Go through the entries below and count the lines where the word "دانلود" appears; give only the count.

(Dataset entries)
+++++
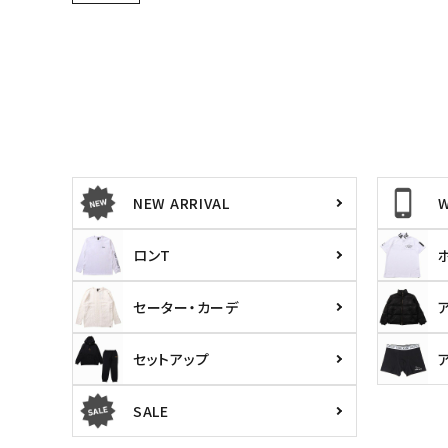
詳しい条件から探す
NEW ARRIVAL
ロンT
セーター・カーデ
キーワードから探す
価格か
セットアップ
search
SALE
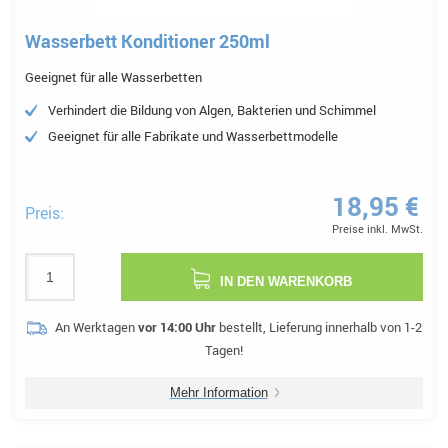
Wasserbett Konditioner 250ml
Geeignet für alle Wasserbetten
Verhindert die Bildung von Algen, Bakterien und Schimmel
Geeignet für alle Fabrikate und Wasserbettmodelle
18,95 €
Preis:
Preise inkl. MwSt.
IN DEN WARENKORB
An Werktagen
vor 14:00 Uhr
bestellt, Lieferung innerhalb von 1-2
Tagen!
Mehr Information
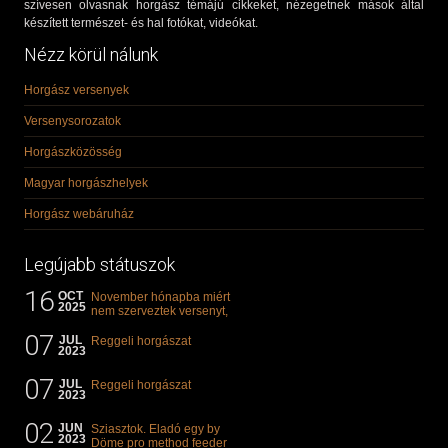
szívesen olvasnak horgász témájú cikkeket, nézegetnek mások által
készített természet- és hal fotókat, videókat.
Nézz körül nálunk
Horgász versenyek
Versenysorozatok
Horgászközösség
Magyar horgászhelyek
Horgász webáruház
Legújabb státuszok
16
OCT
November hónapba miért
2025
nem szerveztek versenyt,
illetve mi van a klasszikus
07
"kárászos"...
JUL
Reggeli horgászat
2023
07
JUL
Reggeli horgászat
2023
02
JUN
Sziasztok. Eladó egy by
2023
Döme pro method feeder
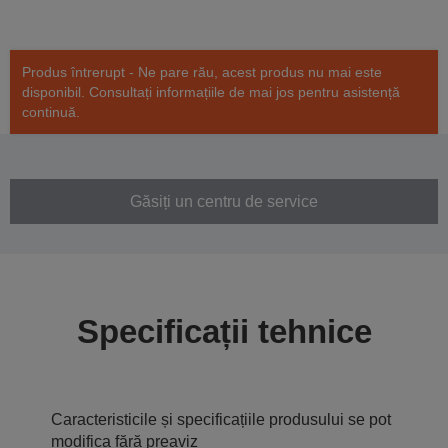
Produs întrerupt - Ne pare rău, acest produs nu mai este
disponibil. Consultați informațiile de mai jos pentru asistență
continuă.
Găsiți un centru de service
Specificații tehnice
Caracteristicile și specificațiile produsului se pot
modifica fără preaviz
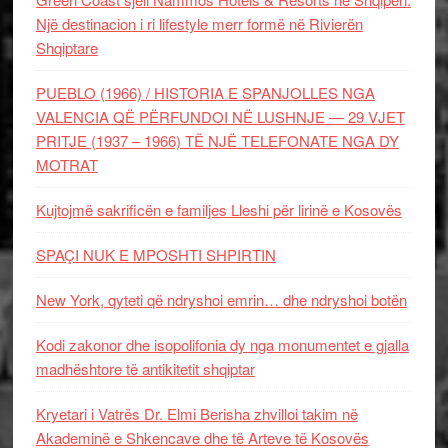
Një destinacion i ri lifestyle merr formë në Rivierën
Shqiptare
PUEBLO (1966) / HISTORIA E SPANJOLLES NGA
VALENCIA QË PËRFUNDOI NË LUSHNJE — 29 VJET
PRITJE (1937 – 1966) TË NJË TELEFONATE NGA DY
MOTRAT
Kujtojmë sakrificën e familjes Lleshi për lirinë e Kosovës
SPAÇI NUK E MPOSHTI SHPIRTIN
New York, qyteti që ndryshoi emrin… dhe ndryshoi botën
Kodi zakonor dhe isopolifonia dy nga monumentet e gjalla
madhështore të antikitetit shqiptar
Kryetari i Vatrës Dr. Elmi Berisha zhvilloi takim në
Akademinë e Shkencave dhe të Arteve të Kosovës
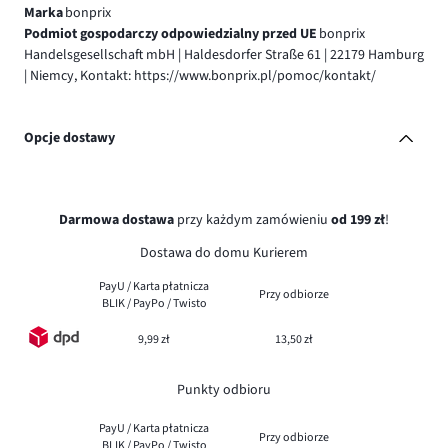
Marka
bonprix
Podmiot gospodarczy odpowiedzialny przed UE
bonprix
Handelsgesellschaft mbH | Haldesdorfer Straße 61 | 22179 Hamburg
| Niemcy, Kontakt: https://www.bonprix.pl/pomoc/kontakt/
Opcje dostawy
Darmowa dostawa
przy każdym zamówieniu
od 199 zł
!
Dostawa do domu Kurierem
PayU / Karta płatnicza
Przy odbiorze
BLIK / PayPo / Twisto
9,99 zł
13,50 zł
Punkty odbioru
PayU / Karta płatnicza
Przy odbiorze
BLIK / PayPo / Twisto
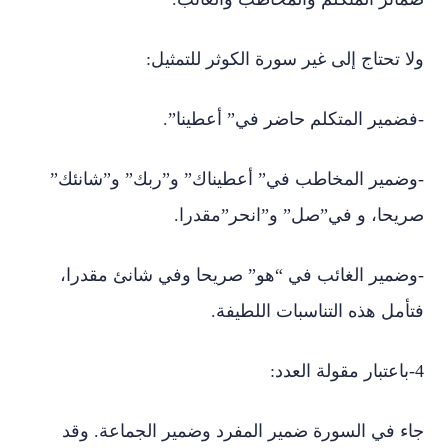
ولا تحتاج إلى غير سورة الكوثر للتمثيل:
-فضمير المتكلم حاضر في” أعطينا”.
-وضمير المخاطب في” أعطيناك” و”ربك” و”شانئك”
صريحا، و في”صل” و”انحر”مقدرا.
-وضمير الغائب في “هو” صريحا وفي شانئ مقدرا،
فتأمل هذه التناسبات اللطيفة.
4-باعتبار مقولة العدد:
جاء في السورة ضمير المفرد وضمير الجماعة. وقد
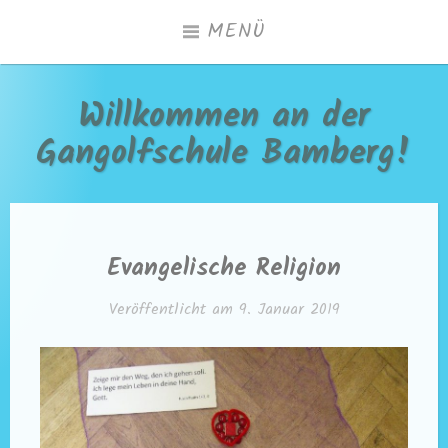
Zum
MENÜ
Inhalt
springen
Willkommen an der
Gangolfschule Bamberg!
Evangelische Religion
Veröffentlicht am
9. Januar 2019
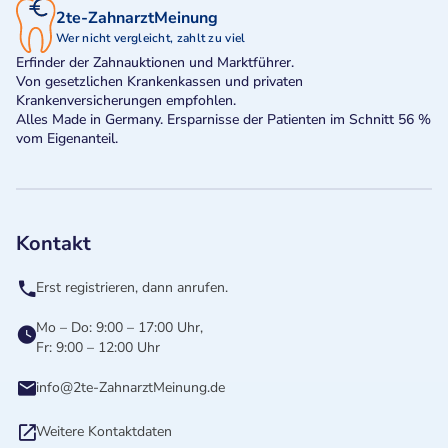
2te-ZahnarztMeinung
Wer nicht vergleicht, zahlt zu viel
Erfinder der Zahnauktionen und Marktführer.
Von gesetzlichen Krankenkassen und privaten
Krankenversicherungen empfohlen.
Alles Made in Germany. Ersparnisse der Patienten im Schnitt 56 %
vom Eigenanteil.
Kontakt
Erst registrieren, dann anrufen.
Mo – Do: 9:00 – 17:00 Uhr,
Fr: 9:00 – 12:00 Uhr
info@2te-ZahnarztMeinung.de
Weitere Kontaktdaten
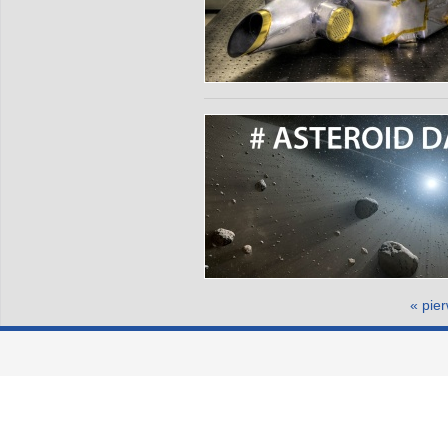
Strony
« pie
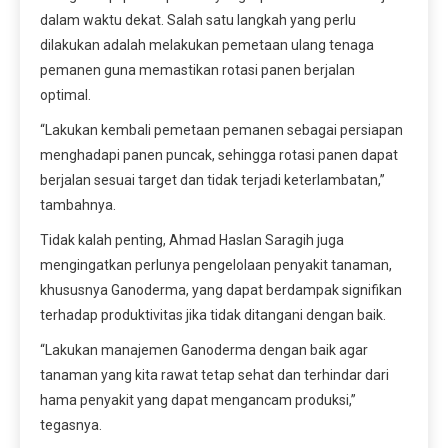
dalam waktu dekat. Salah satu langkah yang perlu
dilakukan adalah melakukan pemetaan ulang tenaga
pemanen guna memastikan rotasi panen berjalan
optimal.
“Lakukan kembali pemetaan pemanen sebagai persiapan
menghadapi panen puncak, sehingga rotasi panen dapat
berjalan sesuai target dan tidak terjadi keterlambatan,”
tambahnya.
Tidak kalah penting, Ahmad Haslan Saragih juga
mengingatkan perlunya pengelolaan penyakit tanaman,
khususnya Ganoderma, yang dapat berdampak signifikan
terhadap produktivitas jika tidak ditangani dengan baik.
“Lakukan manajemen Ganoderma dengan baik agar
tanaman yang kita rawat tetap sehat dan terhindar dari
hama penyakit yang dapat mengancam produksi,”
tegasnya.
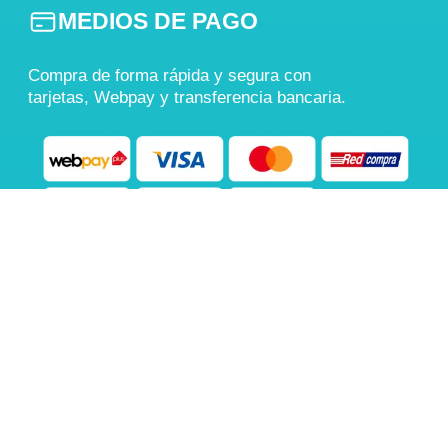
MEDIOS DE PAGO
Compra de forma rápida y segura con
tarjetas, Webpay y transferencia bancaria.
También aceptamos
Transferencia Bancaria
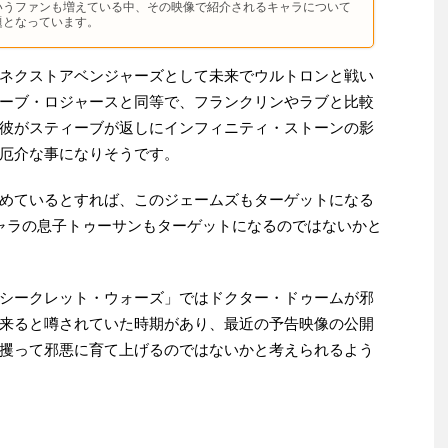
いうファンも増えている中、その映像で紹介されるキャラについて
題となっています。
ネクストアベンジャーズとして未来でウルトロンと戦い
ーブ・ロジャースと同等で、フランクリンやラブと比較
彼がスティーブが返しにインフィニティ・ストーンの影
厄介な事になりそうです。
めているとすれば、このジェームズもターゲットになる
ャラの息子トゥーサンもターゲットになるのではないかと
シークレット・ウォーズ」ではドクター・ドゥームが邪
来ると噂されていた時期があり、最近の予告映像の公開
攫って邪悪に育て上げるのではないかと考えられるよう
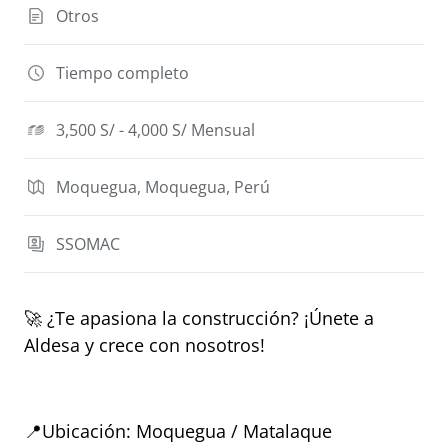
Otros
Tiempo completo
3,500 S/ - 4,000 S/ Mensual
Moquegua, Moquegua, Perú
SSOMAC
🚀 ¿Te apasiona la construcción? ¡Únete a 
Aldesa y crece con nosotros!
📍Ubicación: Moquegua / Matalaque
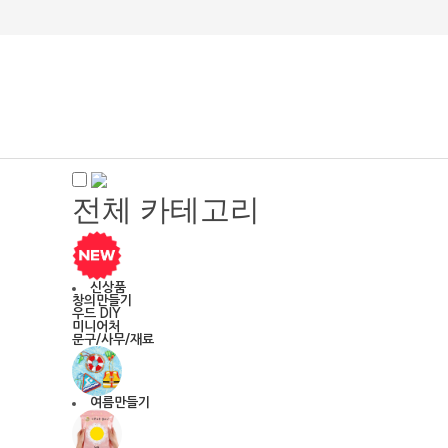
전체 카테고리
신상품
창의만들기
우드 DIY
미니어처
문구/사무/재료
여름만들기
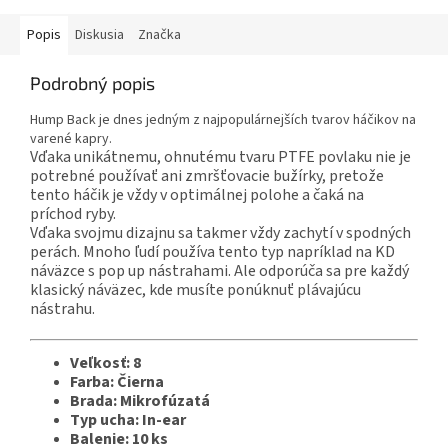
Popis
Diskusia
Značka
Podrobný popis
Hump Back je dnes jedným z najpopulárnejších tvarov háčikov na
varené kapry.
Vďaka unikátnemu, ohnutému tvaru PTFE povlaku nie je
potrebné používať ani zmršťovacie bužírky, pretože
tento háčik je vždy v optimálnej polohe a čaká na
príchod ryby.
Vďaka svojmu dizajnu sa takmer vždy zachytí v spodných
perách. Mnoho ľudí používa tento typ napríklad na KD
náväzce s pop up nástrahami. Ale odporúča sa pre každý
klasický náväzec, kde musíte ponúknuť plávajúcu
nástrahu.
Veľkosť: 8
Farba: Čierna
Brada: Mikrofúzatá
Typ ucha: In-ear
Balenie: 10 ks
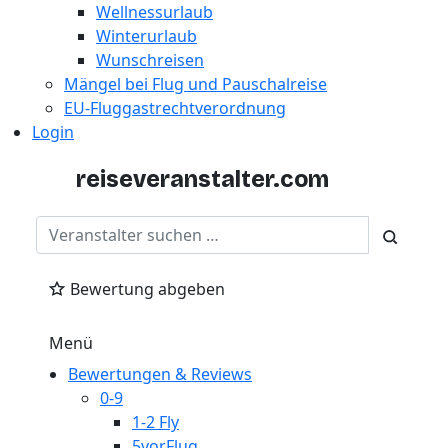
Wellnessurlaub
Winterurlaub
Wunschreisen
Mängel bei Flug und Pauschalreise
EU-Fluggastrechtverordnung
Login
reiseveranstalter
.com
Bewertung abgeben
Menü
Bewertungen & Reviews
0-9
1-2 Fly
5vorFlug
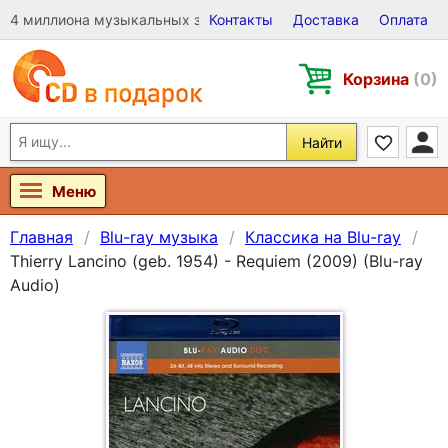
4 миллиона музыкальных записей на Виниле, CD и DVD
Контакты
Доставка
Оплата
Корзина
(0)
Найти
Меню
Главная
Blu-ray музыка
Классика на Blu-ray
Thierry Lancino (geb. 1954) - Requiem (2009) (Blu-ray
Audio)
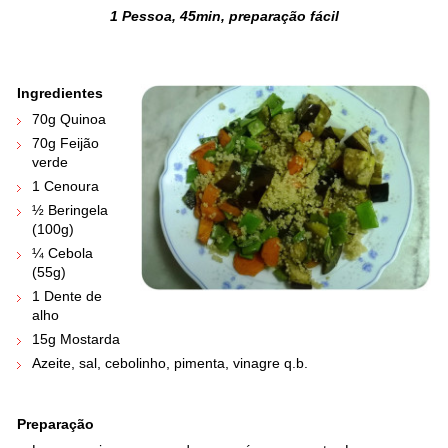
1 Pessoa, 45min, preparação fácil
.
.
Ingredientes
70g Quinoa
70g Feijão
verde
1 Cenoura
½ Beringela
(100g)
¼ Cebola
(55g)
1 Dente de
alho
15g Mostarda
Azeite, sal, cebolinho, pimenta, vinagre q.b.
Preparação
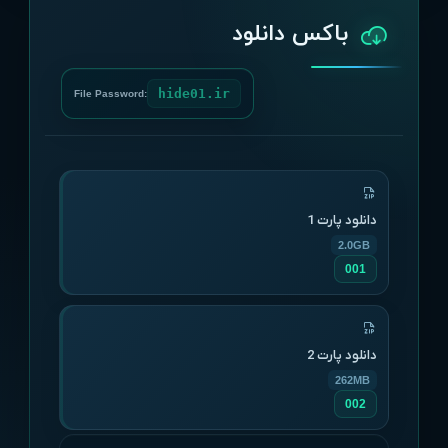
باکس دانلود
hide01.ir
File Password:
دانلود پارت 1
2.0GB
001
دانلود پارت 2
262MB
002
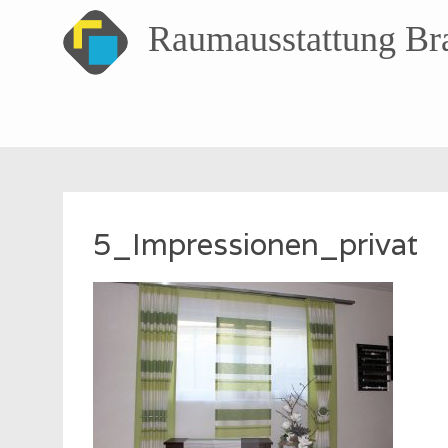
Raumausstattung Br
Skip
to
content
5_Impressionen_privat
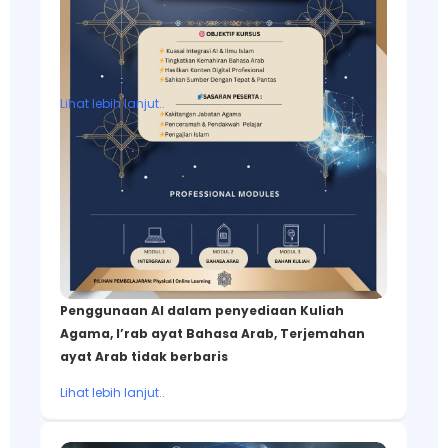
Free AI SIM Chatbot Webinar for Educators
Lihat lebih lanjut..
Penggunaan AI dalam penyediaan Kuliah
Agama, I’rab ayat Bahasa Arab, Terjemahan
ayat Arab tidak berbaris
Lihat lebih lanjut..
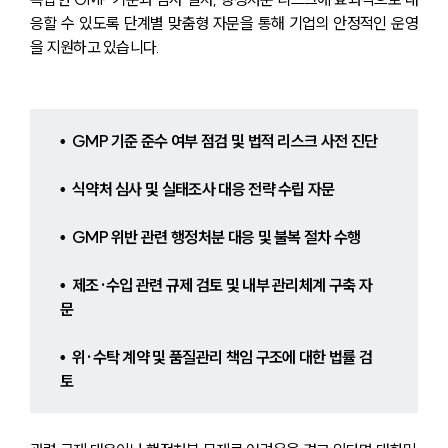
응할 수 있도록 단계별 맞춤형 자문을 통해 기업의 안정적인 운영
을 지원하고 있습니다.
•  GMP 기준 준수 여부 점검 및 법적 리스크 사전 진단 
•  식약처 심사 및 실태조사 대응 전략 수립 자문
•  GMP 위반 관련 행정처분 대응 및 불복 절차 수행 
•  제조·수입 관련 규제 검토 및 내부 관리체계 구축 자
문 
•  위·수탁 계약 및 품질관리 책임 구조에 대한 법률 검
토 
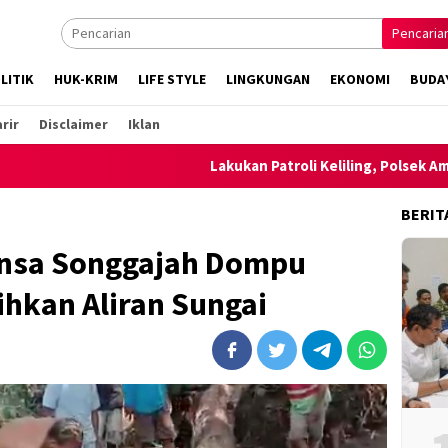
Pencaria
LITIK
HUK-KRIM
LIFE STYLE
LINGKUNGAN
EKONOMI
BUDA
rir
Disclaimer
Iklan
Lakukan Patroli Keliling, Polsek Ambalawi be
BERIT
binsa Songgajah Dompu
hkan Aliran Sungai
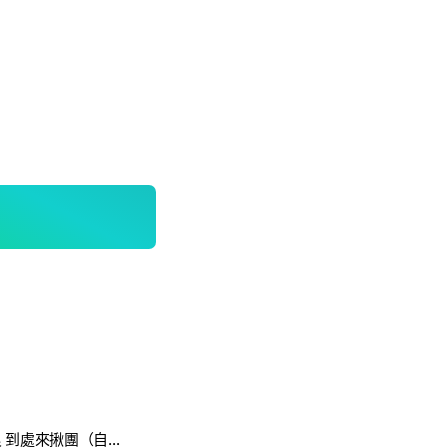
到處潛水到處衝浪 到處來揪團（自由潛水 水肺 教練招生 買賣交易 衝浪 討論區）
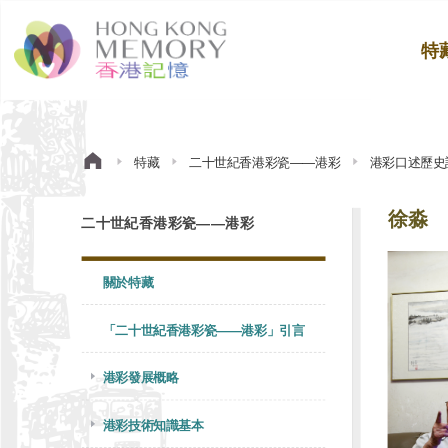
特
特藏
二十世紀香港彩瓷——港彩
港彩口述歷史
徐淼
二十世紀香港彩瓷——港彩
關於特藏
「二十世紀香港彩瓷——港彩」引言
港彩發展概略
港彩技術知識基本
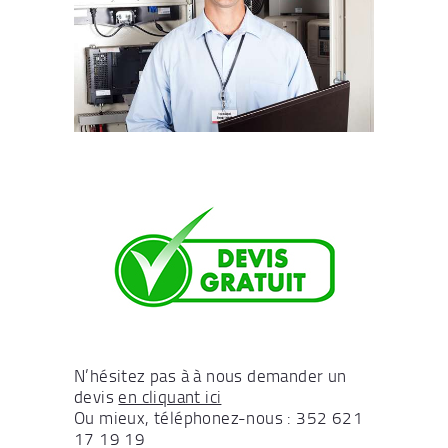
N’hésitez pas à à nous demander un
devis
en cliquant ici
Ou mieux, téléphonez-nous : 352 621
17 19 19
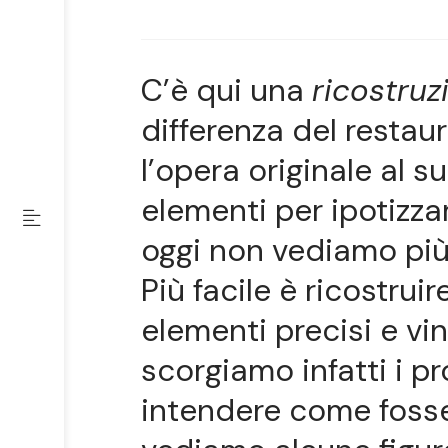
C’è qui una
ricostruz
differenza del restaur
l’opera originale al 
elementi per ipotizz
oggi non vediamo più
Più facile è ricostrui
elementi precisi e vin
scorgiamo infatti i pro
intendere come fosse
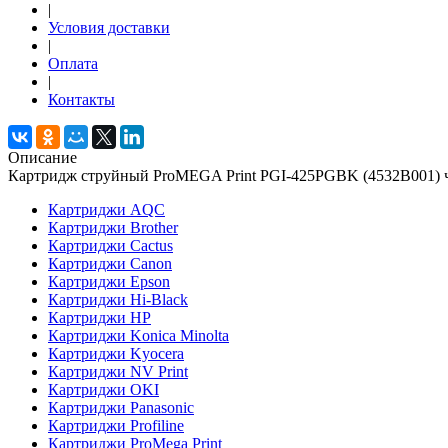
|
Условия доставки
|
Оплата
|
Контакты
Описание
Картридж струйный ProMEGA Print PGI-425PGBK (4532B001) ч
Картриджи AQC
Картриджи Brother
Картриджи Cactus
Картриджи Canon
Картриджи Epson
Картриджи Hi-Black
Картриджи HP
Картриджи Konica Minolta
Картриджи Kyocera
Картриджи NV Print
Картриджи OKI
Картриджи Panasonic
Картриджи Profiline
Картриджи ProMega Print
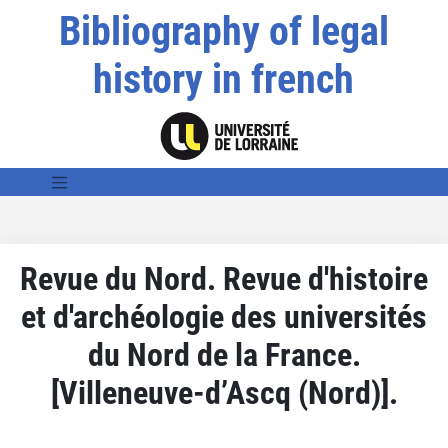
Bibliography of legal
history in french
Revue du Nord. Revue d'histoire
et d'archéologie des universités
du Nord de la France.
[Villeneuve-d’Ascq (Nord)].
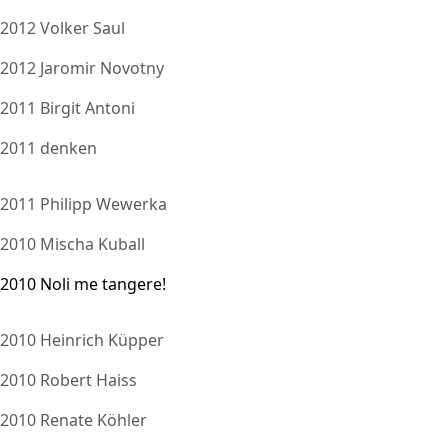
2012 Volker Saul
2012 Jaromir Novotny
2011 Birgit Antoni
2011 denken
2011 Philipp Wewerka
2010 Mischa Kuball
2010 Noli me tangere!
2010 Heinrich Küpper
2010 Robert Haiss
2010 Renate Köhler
+++++
> _EXERCISE RESULT_
3